A Hutukara Associação Yanomami e o CNDH (Conselho Nacional dos Direitos Humanos) solicitaram nesta terça-feira (16) que a CIDH (Comissão Interamericana de Direitos Humanos), oriente o governo brasileiro a fazer a retirada de todos os garimpeiros que operam ilegalmente na Terra Indígena Yanomami, em Roraima. As entidades pedem ação do governo a fim de tentar impedir a disseminação do novo coronavírus.
Os yanomamis calculam que há mais de 20 mil garimpeiros dentro da terra indígena, que já sofre os efeitos da pandemia. Até maio, a Covid-19 já havia matado um adolescente yanomami e contaminado outros cinco indígenas dentro do território. Logo depois, uma rede de pesquisadores e apoiadores divulgou em 8 de junho que já haviam sido registrados quatro mortes e 82 casos dentro da terra indígena, considerada uma das mais vulneráveis no país para o alastramento da doença.
O eventual descumprimento, pelo governo brasileiro, de uma liminar concedida pela CIDH não tem efeito jurídico direto, mas sim diplomático e econômico, além de possibilitar a abertura de uma ação na Corte Interamericana de Direitos Humanos, sediada em São José, na Costa Rica.
Órgão autônomo da OEA (Organização dos Estados Americanos), a CIDH supervisiona o cumprimento da Convenção Americana sobre Direitos Humanos, que entrou em vigor em 1978 e foi ratificada em setembro de 1997 por 25 países, incluindo o Brasil. A Convenção estabelece os direitos humanos que os países se comprometem a respeitar e dar garantias de cumprimento. A CIDH tem o poder, entre outros, de requerer aos Estados-membros que adotem “medidas cautelares” a fim de evitar danos graves e irreparáveis aos direitos humanos em situações urgentes. Por fim, pode também solicitar “medidas provisionais” à Corte Interamericana de Direitos Humanos.

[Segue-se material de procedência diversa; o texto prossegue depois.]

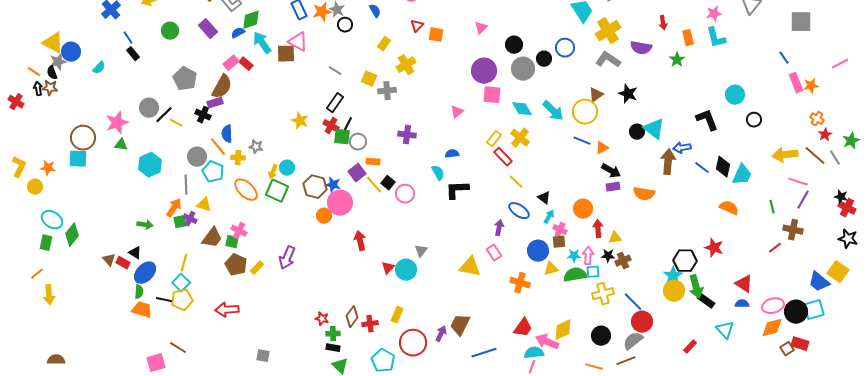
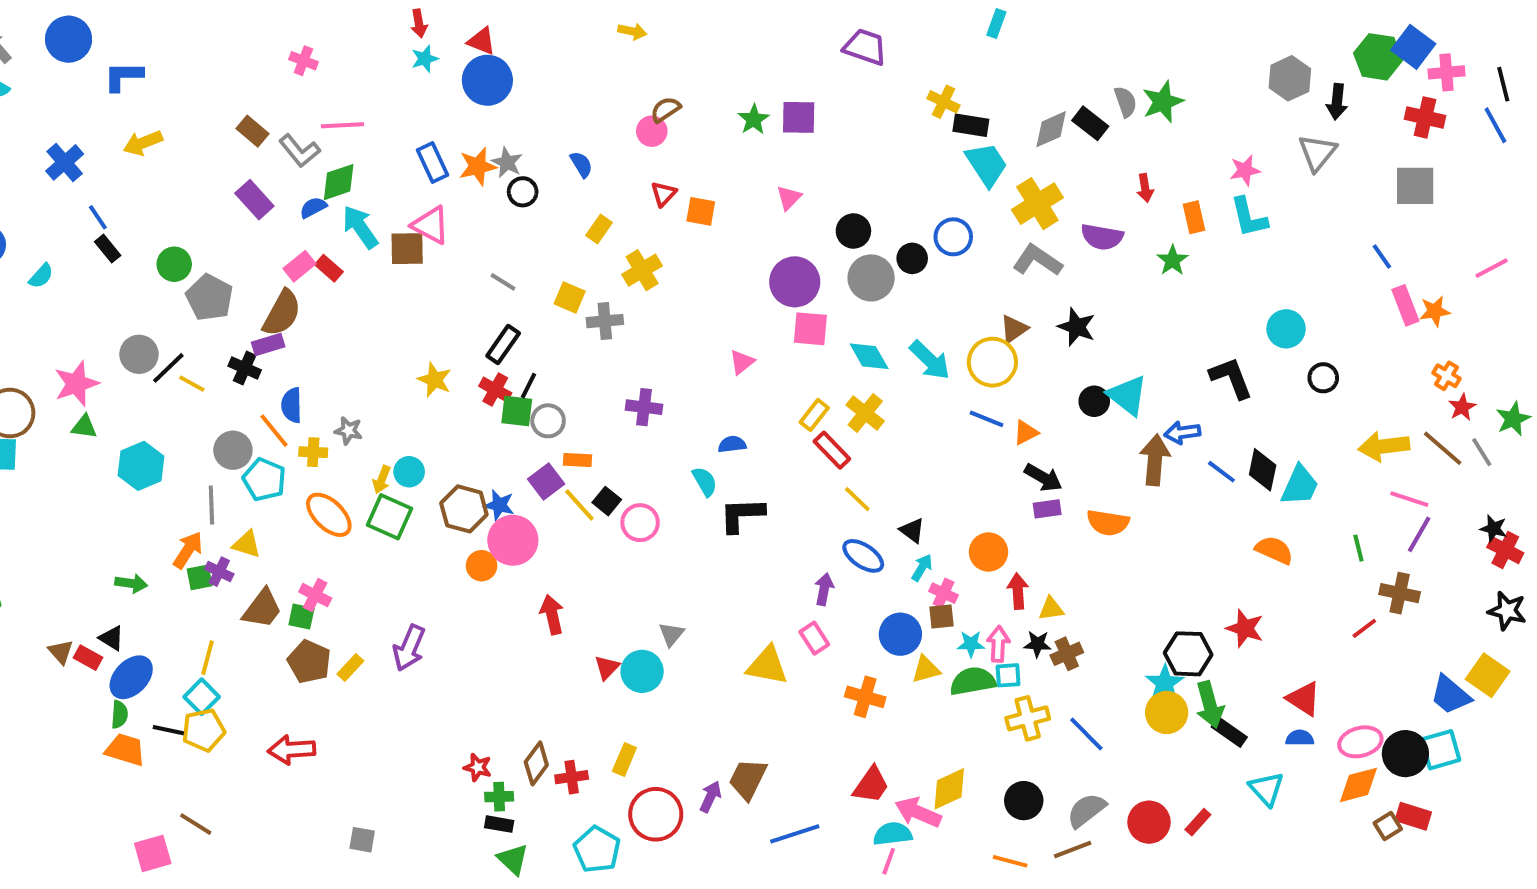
green circle: (170, 31) -> (174, 264), moved
red circle: (642, 322) -> (1149, 822), moved

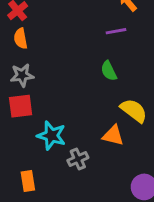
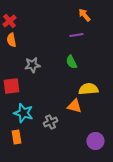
gray star: (22, 75) -> (32, 65), moved
yellow semicircle: (134, 111) -> (88, 89), turned -42
cyan star: (51, 136) -> (23, 113), moved

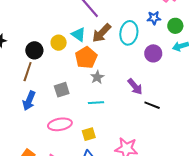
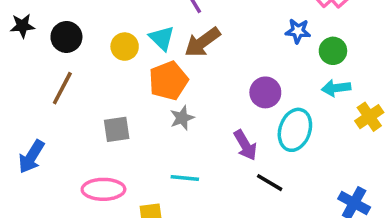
cyan ellipse: (129, 33) -> (295, 130), moved
black circle: (34, 50) -> (66, 37), moved
purple circle: (153, 53) -> (265, 92), moved
blue arrow: (29, 101) -> (31, 157), moved
cyan line: (96, 103) -> (185, 178), moved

Nos últimos anos organizações do Brasil fizeram vários pedidos à CIDH por supostas violações de direitos humanos, incluindo as decorrentes da construção da usina hidrelétrica de Belo Monte, inaugurada pela presidente Dilma Rousseff em 2016. Desde o começo do governo Jair Bolsonaro, em janeiro de 2019, já foram apresentados pelo menos três pedidos à CIDH.
A solicitação dos yanomamis é subscrita pelo vice-presidente da Hutukara, Dario Kopenawa, que é filho do líder yanomami Davi Kopenawa, e pelo presidente do CNDH, o defensor público da União Renan Vinicius Sotto Mayor de Oliveira. O CNDH é vinculado ao Ministério da Mulher, Família e Direitos Humanos, comandado pela ministra Damares Alves. Em fevereiro passado, uma articulação política entre a ministra e o procurador-geral da República, Augusto Aras, tentou eleger para a presidência um nome ligado à direita, mas foi impedida após uma reação dos mais de 20 membros que integram o CNDH e que elegeram Oliveira para o cargo.
A Terra Indígena Yanomami, a maior do país em extensão, com 9,6 milhões de hectares, quase do tamanho de Portugal, é habitada por cerca de 26 mil indígenas yanomamis e ye’kwanas em cerca de 320 aldeias, além de oito registros de grupos isolados.
Na petição à CIDH, de 31 páginas, Kopenawa e Oliveira pedem a retirada imediata dos garimpeiros e a adoção “de medidas urgentes e eficazes para impedir novas invasões”. Solicitam ainda “medidas urgentes e efetivas” para conter o avanço dos casos da Covid-19 dentro da terra indígena, a reativação das bases de proteção etnoambientais da Funai na região, a identificação e punição dos responsáveis pelo financiamento e operação da atividade garimpeira ilegal e um plano d proteção territorial, entre outras medidas.
“A par das insuficiências estruturais do sistema de saúde indígena para a contingência e tratamento da doença, a população Yanomami e Ye’kwana está perigosamente exposta à doença devido à intensificação da atividade garimpeira ilegal do garimpo em suas terras desde 2018, sem que o Estado brasileiro tenha tomado, com a devida diligência, as medidas necessárias para impedi-la. Assim, as comunidades Yanomami e Ye’kwana estão sob risco de sofrer novamente de graves violações de direitos humanos como consequência da invasão de suas terras tradicionais por garimpeiros, e das epidemias que resultam desse contato”, afirma a petição.